Monday 20 October 2014

Road Closed/Diversion/Eyes Open

























Saturday morning we are driving up the A30 on our way for a day out in Somerset.....traffic slows, queues build up, almost to a standstill. I'm immediately tetchy and frustrated - should we try and find a way round through the narrow country lanes or go back or go somewhere else all together?  I hate going back.... hate being thwarted....decide to divert via Honiton ....join the long shuddering queue on the slip road... and finally get clear of the jam. A journey which usually takes 20 minutes takes an hour.

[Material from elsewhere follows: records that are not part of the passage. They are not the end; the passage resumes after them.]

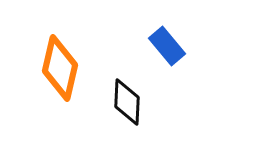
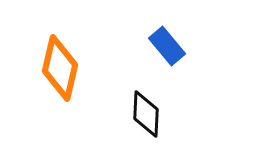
black diamond: moved 19 px right, 12 px down
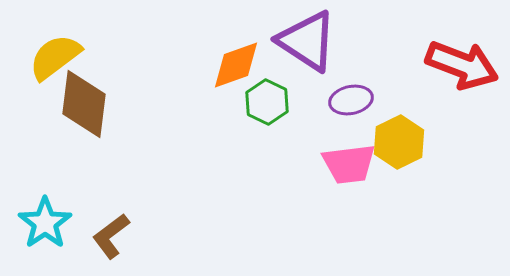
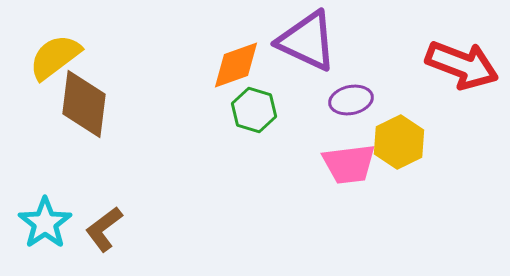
purple triangle: rotated 8 degrees counterclockwise
green hexagon: moved 13 px left, 8 px down; rotated 9 degrees counterclockwise
brown L-shape: moved 7 px left, 7 px up
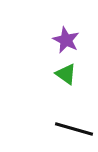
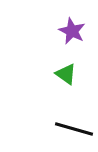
purple star: moved 6 px right, 9 px up
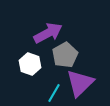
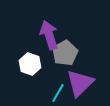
purple arrow: moved 1 px right, 2 px down; rotated 80 degrees counterclockwise
gray pentagon: moved 2 px up
cyan line: moved 4 px right
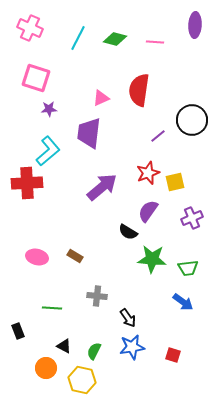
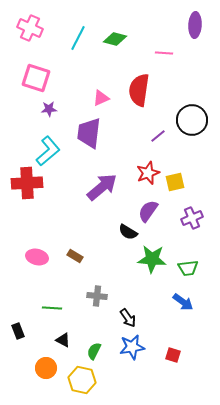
pink line: moved 9 px right, 11 px down
black triangle: moved 1 px left, 6 px up
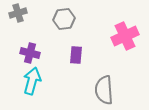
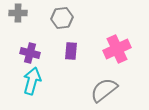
gray cross: rotated 18 degrees clockwise
gray hexagon: moved 2 px left, 1 px up
pink cross: moved 8 px left, 13 px down
purple rectangle: moved 5 px left, 4 px up
gray semicircle: rotated 56 degrees clockwise
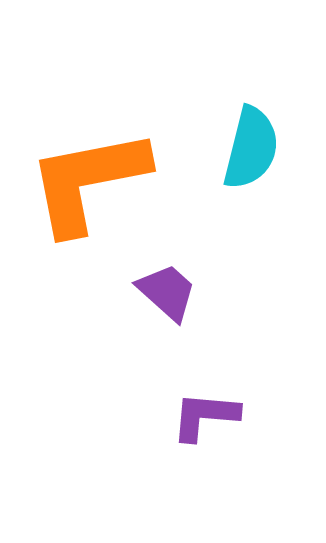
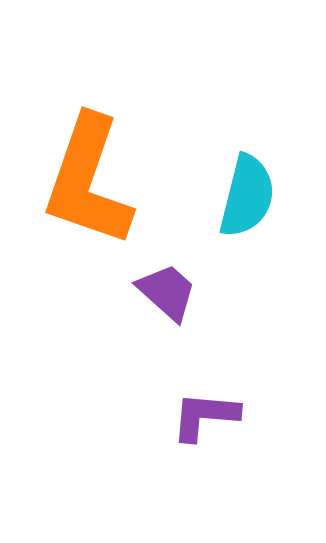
cyan semicircle: moved 4 px left, 48 px down
orange L-shape: rotated 60 degrees counterclockwise
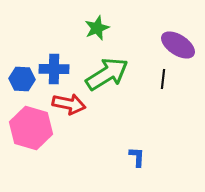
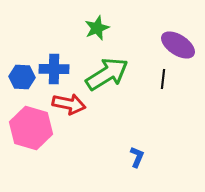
blue hexagon: moved 2 px up
blue L-shape: rotated 20 degrees clockwise
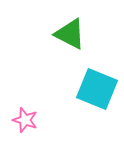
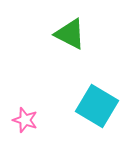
cyan square: moved 17 px down; rotated 9 degrees clockwise
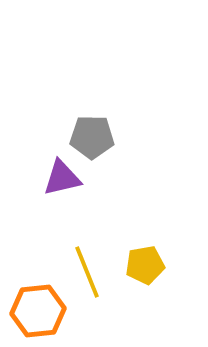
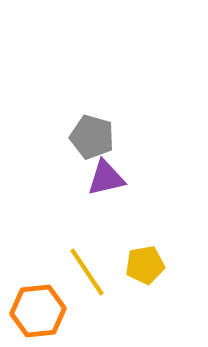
gray pentagon: rotated 15 degrees clockwise
purple triangle: moved 44 px right
yellow line: rotated 12 degrees counterclockwise
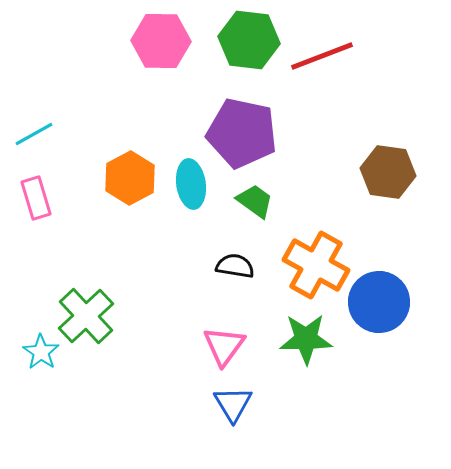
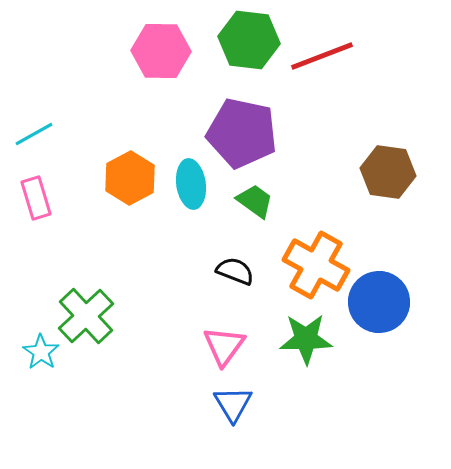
pink hexagon: moved 10 px down
black semicircle: moved 5 px down; rotated 12 degrees clockwise
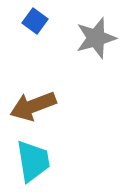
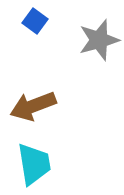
gray star: moved 3 px right, 2 px down
cyan trapezoid: moved 1 px right, 3 px down
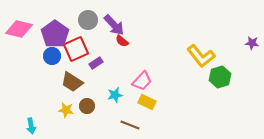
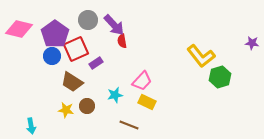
red semicircle: rotated 40 degrees clockwise
brown line: moved 1 px left
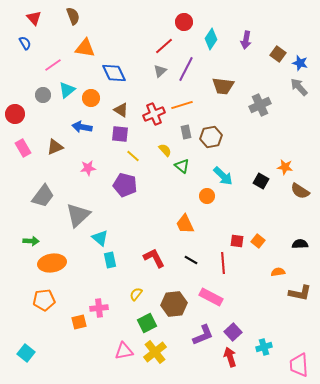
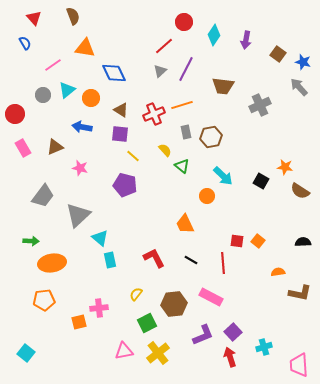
cyan diamond at (211, 39): moved 3 px right, 4 px up
blue star at (300, 63): moved 3 px right, 1 px up
pink star at (88, 168): moved 8 px left; rotated 21 degrees clockwise
black semicircle at (300, 244): moved 3 px right, 2 px up
yellow cross at (155, 352): moved 3 px right, 1 px down
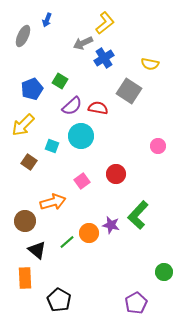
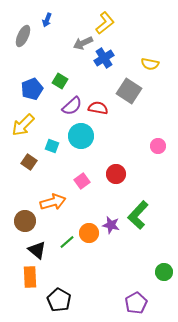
orange rectangle: moved 5 px right, 1 px up
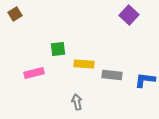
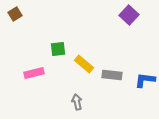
yellow rectangle: rotated 36 degrees clockwise
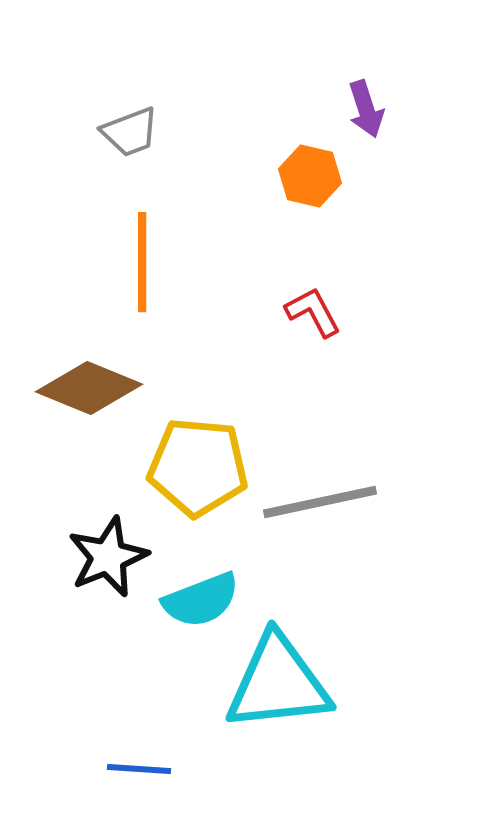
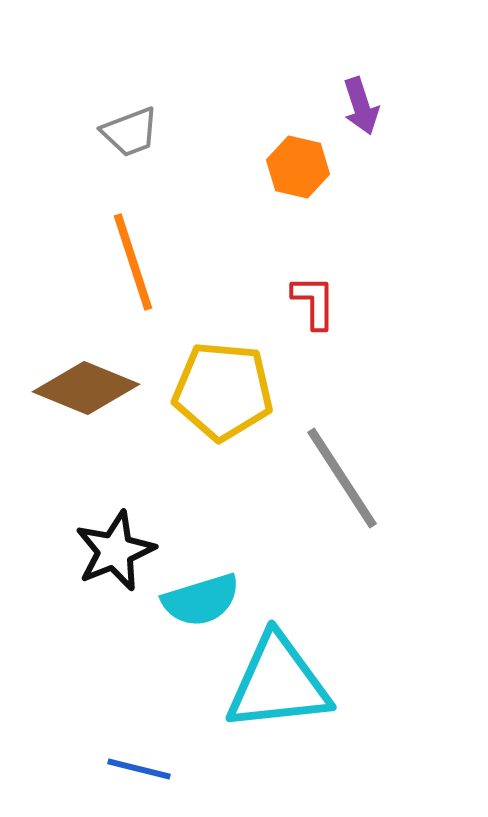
purple arrow: moved 5 px left, 3 px up
orange hexagon: moved 12 px left, 9 px up
orange line: moved 9 px left; rotated 18 degrees counterclockwise
red L-shape: moved 1 px right, 10 px up; rotated 28 degrees clockwise
brown diamond: moved 3 px left
yellow pentagon: moved 25 px right, 76 px up
gray line: moved 22 px right, 24 px up; rotated 69 degrees clockwise
black star: moved 7 px right, 6 px up
cyan semicircle: rotated 4 degrees clockwise
blue line: rotated 10 degrees clockwise
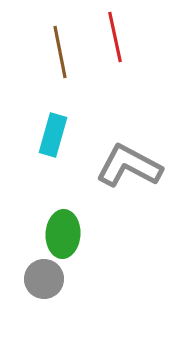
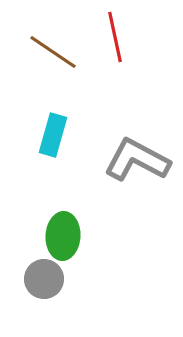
brown line: moved 7 px left; rotated 45 degrees counterclockwise
gray L-shape: moved 8 px right, 6 px up
green ellipse: moved 2 px down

So instead of the trip to Barrington Court in Somerset, we end up meandering along the banks of the brown river at Otterton, past the vibrant displays of hawthorn berries and rose hips -  bright as jewels - and the last straggling blackberries.... and sit in the sunshine at a round cafe table for a late sandwich lunch. Not the original plan....but then things don't always go to plan....I suppose how you deal with unexpected change is what matters.....I don't think it's something you are supposed to be good at....I'm not.....but maybe fighting and resisting it isn't a way through.

 Sunday  morning I set off for my Course In Miracles group in a small town outside Exeter - lunch to share on the back seat -  a warm Roasted Root Veggie Tortilla ( thank you Hugh Fearnley-Whittingstall for the recipe in your VEG book). At the end of our street I see  a line of red and white bollards and a sign saying ROAD CLOSED. Then I remember it's the day of the annual  Great West Run -  a charity event through the streets of Exeter and beyond  - cutting off all normal routes.

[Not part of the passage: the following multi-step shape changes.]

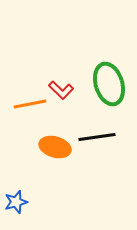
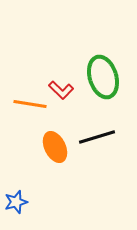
green ellipse: moved 6 px left, 7 px up
orange line: rotated 20 degrees clockwise
black line: rotated 9 degrees counterclockwise
orange ellipse: rotated 48 degrees clockwise
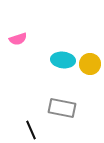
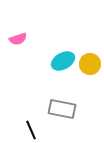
cyan ellipse: moved 1 px down; rotated 35 degrees counterclockwise
gray rectangle: moved 1 px down
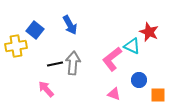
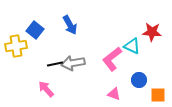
red star: moved 3 px right; rotated 18 degrees counterclockwise
gray arrow: rotated 105 degrees counterclockwise
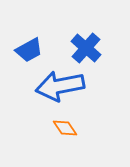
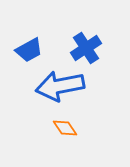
blue cross: rotated 16 degrees clockwise
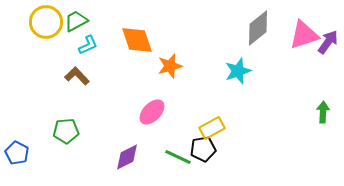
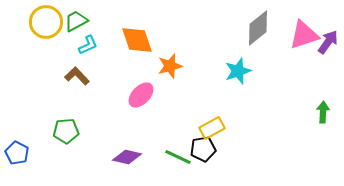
pink ellipse: moved 11 px left, 17 px up
purple diamond: rotated 40 degrees clockwise
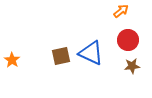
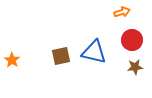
orange arrow: moved 1 px right, 1 px down; rotated 21 degrees clockwise
red circle: moved 4 px right
blue triangle: moved 3 px right, 1 px up; rotated 12 degrees counterclockwise
brown star: moved 3 px right, 1 px down
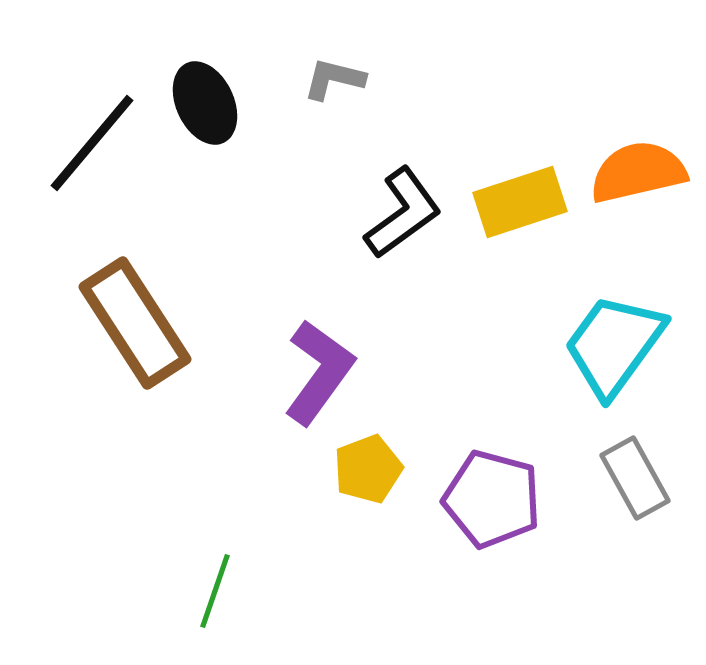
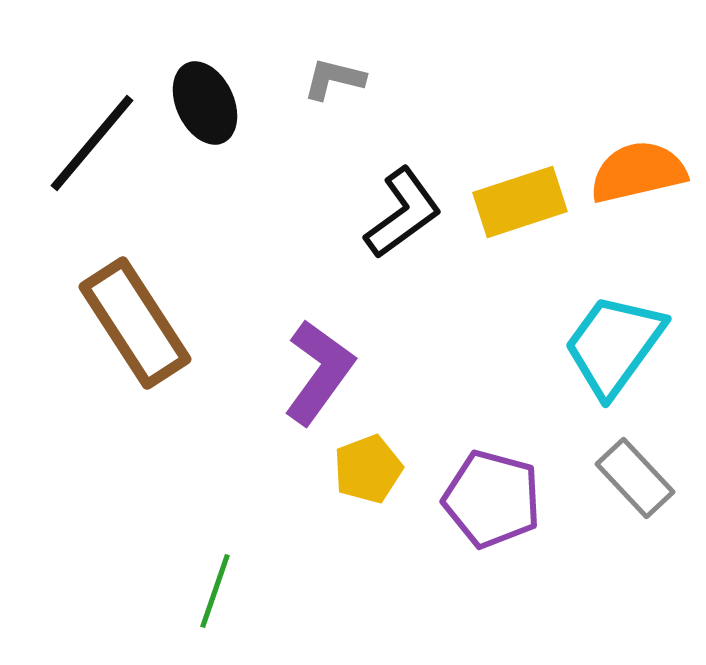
gray rectangle: rotated 14 degrees counterclockwise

I'm immediately furious. I feel trapped. I hate being late - can't think how to get out the city -start driving east to get west - end up at another ROAD CLOSED sign. I don't remember the lesson from yesterday  -  I don't think about all the people who are running the race in a good cause - just how much it's inconveniencing me. A nice Welshman (who I'm rude to) at the ROAD CLOSED sign suggests I follow the DIVERSION signs....being dyslexic about directions I'm quite lost by now so I take his advice. And end up exactly where I need to be to get out of the city and join the A30. And I'm not very late after all.

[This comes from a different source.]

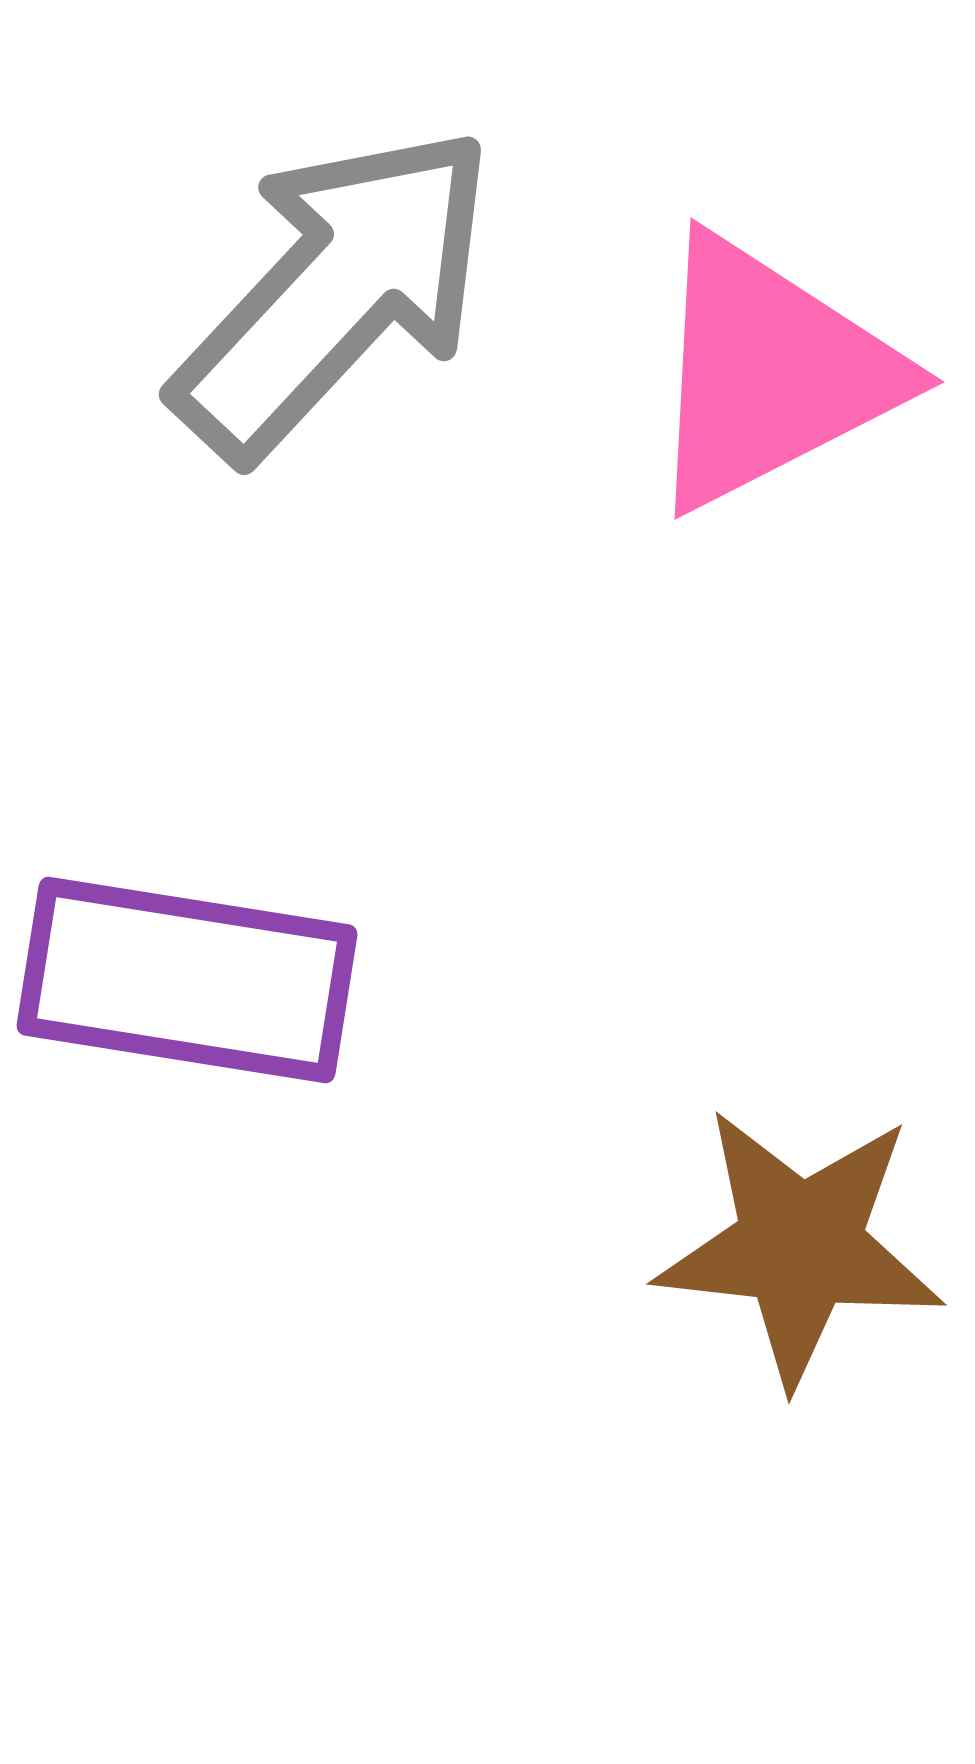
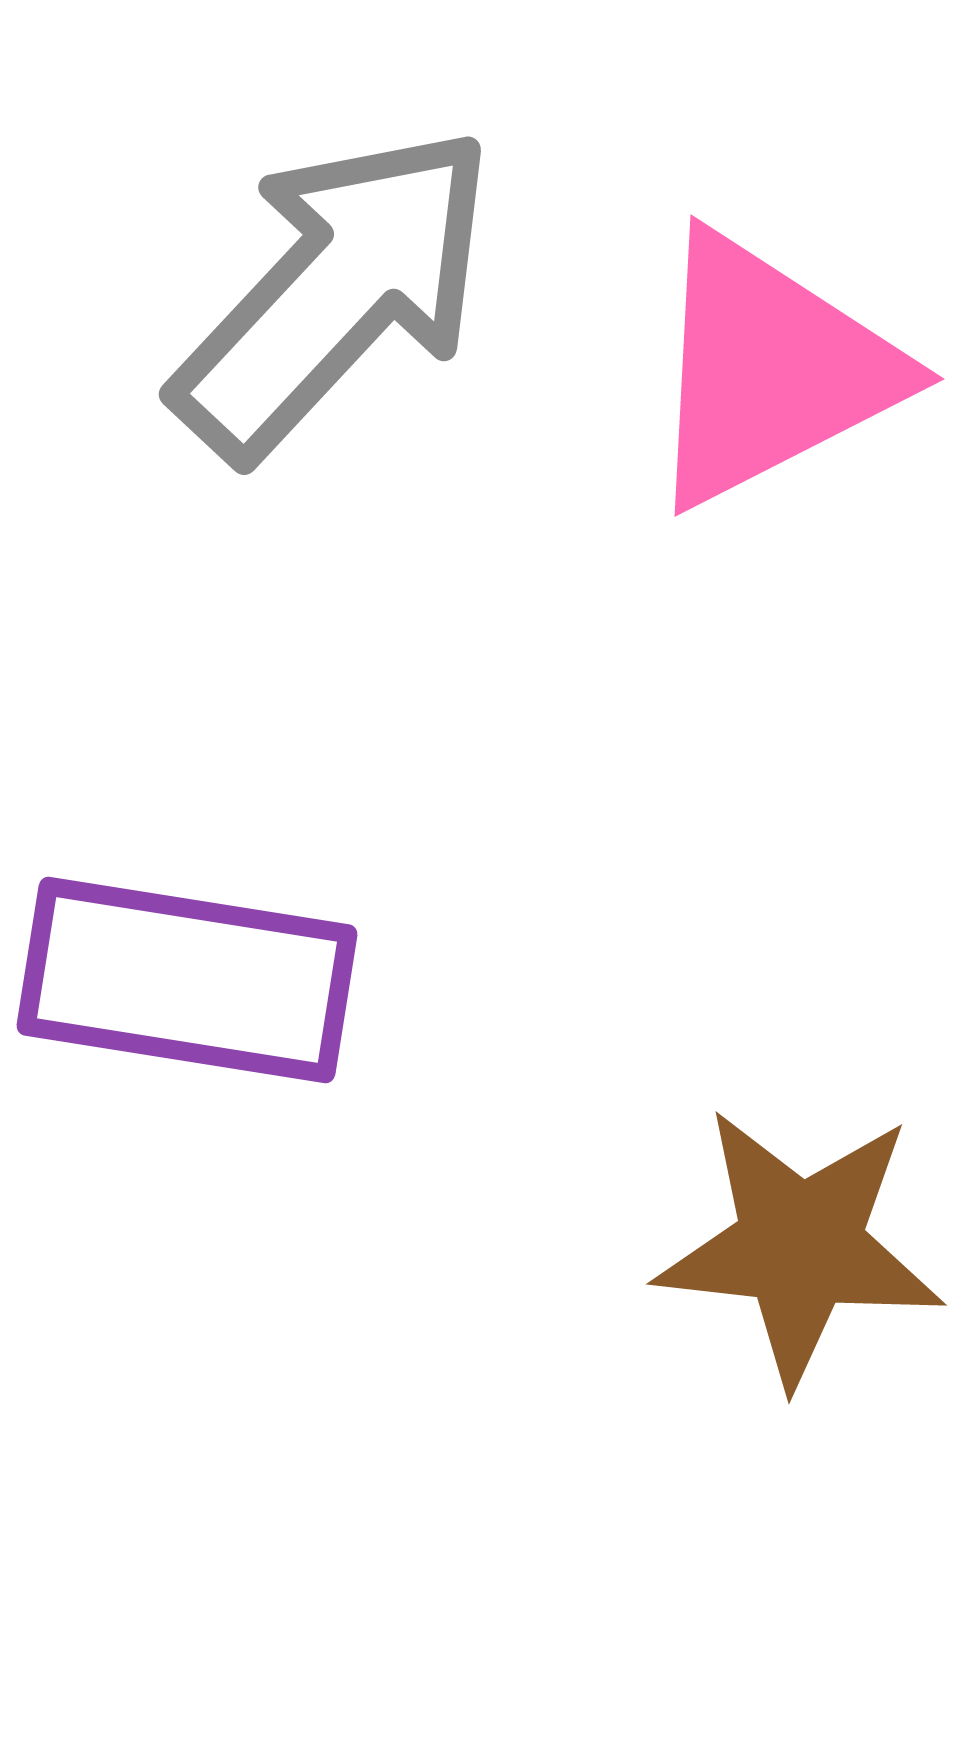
pink triangle: moved 3 px up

Sometimes it feels like my life came to standstill after my husband's diagnosis. The road I was on has been closed. I'm being offered a diversion - another alternative route. And a choice...to keep trying to get back to  the way it was - (impossible) or to transform the diversion into the main path. And notice what bright jewels could be shining in the undergrowth along the way if I keep my eyes - and my heart -  open.